2.3. Estimating NF1 mRNA Expression and Alternative Splicing
Our quantified normal expression range indicates that NF1 expression in whole blood varies widely among the general adult population and is little dependent on age (p = 0.0068) but not on sex (p = 0.443), based on RNA-seq data from the Korean Welfare Genomics Project (WGP) [27] and Korea10K [28] (Figure 2, Figure S5). The patient carrying the c.61-2A>G mutation exhibited NF1 expression comparable to the lowest values observed among controls, indicating that this variant does not substantially reduce overall NF1 expression in blood (Figure 2).
However, this analysis did not identify any high-confidence patient-specific NF1 transcripts (Table S10). Therefore, we assessed alternative splicing events and NF1 mRNA isoform diversity using four RNA-based tools from the DICAST [29] pipeline (Table S11) and two DNA-based prediction tools, SpliceAI (v. 1.3.1) [30] and Pangolin (v. 1.0.1) [31]. The DNA-based tools predicted that c.61-2A>G would abolish use of the canonical splice acceptor site (at genomic position chr17:31,155,983), with similar confidence (SpliceAI = 0.98; Pangolin = 0.86) that the next available ‘AG’ splice acceptor lies ~18 bases downstream (Table S12).

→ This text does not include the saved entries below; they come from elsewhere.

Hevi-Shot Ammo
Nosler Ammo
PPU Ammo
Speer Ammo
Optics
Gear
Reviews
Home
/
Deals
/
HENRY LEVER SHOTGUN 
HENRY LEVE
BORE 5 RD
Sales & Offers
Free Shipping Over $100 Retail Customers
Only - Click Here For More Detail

Among tested DICAST [29] tools, only Whippet (v. 0.11.1) [32] detected six unique NF1 isoforms in the patient’s sample (Table S11) and revealed an overall enrichment of alternative splicing events in the patient (n = 39) compared with the healthy sibling (n = 30) and other controls. However, five of the six unique NF1 isoforms—three instances of multiple exon skipping (MES) and two instances of alternative 3′ splice site (A3) usage—did not involve introns or exons adjacent to the c.61-2A>G mutation (Table S11). Only the remaining predicted A3 event corresponded to the expected genomic location and the splicing consequence previously reported [20].
In parallel, DNA-based splicing prediction tools SpliceAI (v. 1.3.1) [30] and Pangolin (v. 1.0.1) [31] both identified c.61-2A>G as the NF1 variant with the strongest impact on splicing, scoring it 4–5-fold higher than any other NF1 variant in the patient (Table S12). SpliceAI (v. 1.3.1) [30] predicted five additional variants with only mild effects on NF1 splicing (scores 0.05–0.18), while Pangolin (v. 1.0.1) [31] identified four such variants (Table S12). These additional variants, however, were deemed clinically irrelevant due to their intronic location, presence in the healthy general population, and absence of pathogenicity annotations in ClinVar (version 20240331) database [21].

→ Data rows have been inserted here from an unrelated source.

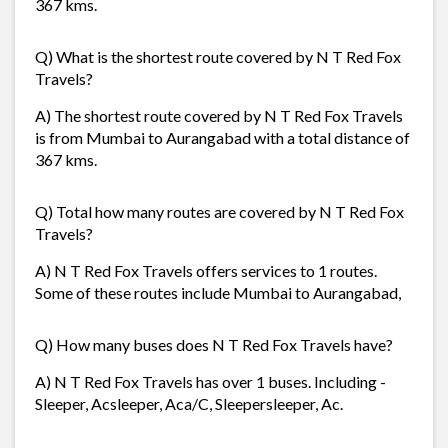
367 kms.
Q) What is the shortest route covered by N T Red Fox
Travels?
A) The shortest route covered by N T Red Fox Travels
is from Mumbai to Aurangabad with a total distance of
367 kms.
Q) Total how many routes are covered by N T Red Fox
Travels?
A) N T Red Fox Travels offers services to 1 routes.
Some of these routes include Mumbai to Aurangabad,
Q) How many buses does N T Red Fox Travels have?
A) N T Red Fox Travels has over 1 buses. Including -
Sleeper, Acsleeper, Aca/C, Sleepersleeper, Ac.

2.4. Methylation and the Pathogenic Mechanism of NF1 c.61-2A>G
We observed that the c.61-2A>G mutation created a novel CpG site, which was methylated in ten of the twelve long-read DNA reads (Figure S6). According to the UCSC genome browser [33] (version: GENCODE V49, Ensembl v115), the genomic location of the newly methylated cytosine (chr17:31,155,980) overlaps with two predicted Irf1 transcription factor binding sites on the opposite strand (Table S13). However, we found no evidence that this position corresponds to an open-chromatin region (Table S13), consistent with our previous observation of no exon 2 skipping or intron 1 retention events, suggesting that the observed methylation adds no additional complexity to the pathogenic splicing mechanism of c.61-2A>G.
Notably, the disruption of the canonical splice acceptor site by the c.61-2A>G mutation, and the resulting use of an alternative splice site downstream, not only creates the 16-base deletion reported in the previous study [20], but also elicits notable secondary effects (Figure 3). These include a frameshift spanning 17 amino acids before the premature termination within exon 2, truncating it by an additional 26 amino acids (Figure 3, Table S14).
Although, the deletion and its secondary consequences are confined to exon 2, which corresponds to N-terminal region lacking known NF1 functional domains [34], the presence of a premature termination codon is expected to predispose the transcript to nonsense-mediated mRNA decay (NMD). To investigate the cause of dysfunction of this NF1 isoform, we quantified NF1 mRNA expression across the patient’s family pedigree using quantitative real-time PCR (RT-qPCR) (Figure 4 and Figure S7, Table S15). The observed 71.35% reduction in the patient’s relative NF1 mRNA levels (Figure 4, Table S15) is consistent with haploinsufficiency caused by NMD of the severely truncated transcript [35].
2.5. Prospects for Therapeutic NF1 c.61-2A>G Base Editing and Prime Editing
Given that NF1 c.61-2A>G is an autosomal dominant pathogenic SNP underlying a monogenic disorder, we evaluated the feasibility of its therapeutic (G>A) correction via base- and prime-editing, based on sequence analysis and available literature. The patient’s DNA sequence within ±20 bases of the target mutation contains multiple motifs recognized by different nucleases as either protospacer-adjacent motifs (PAM) or transposon-adjacent motifs (TAM) (Figure S8, Table S16).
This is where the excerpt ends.